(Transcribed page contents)

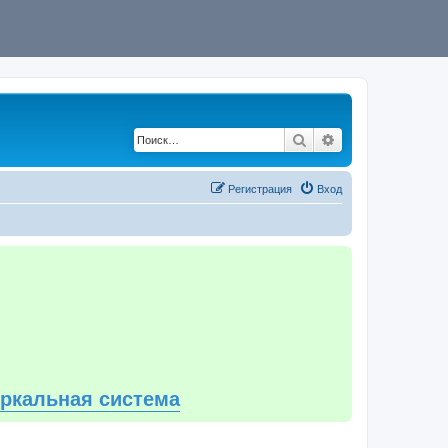
Поиск
Расширенный по
Регистрация
Вход
еркальная система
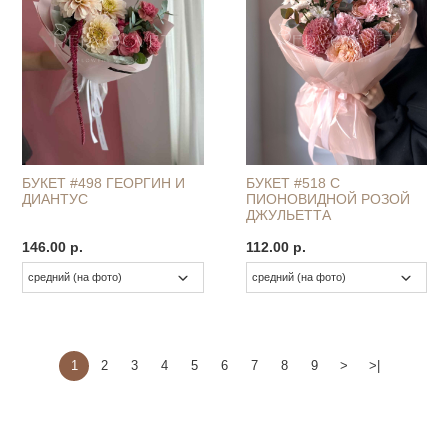
БУКЕТ #498 ГЕОРГИН И
БУКЕТ #518 С
ДИАНТУС
ПИОНОВИДНОЙ РОЗОЙ
ДЖУЛЬЕТТА
146.00 р.
112.00 р.
1
2
3
4
5
6
7
8
9
>
>|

The problem: Set down only the lines from the line with "ПИОНОВИДНОЙ РОЗОЙ" through the last line of the data above, keeping both the first and the last.

Problem solution:
ПИОНОВИДНОЙ РОЗОЙ
ДЖУЛЬЕТТА
146.00 р.
112.00 р.
1
2
3
4
5
6
7
8
9
>
>|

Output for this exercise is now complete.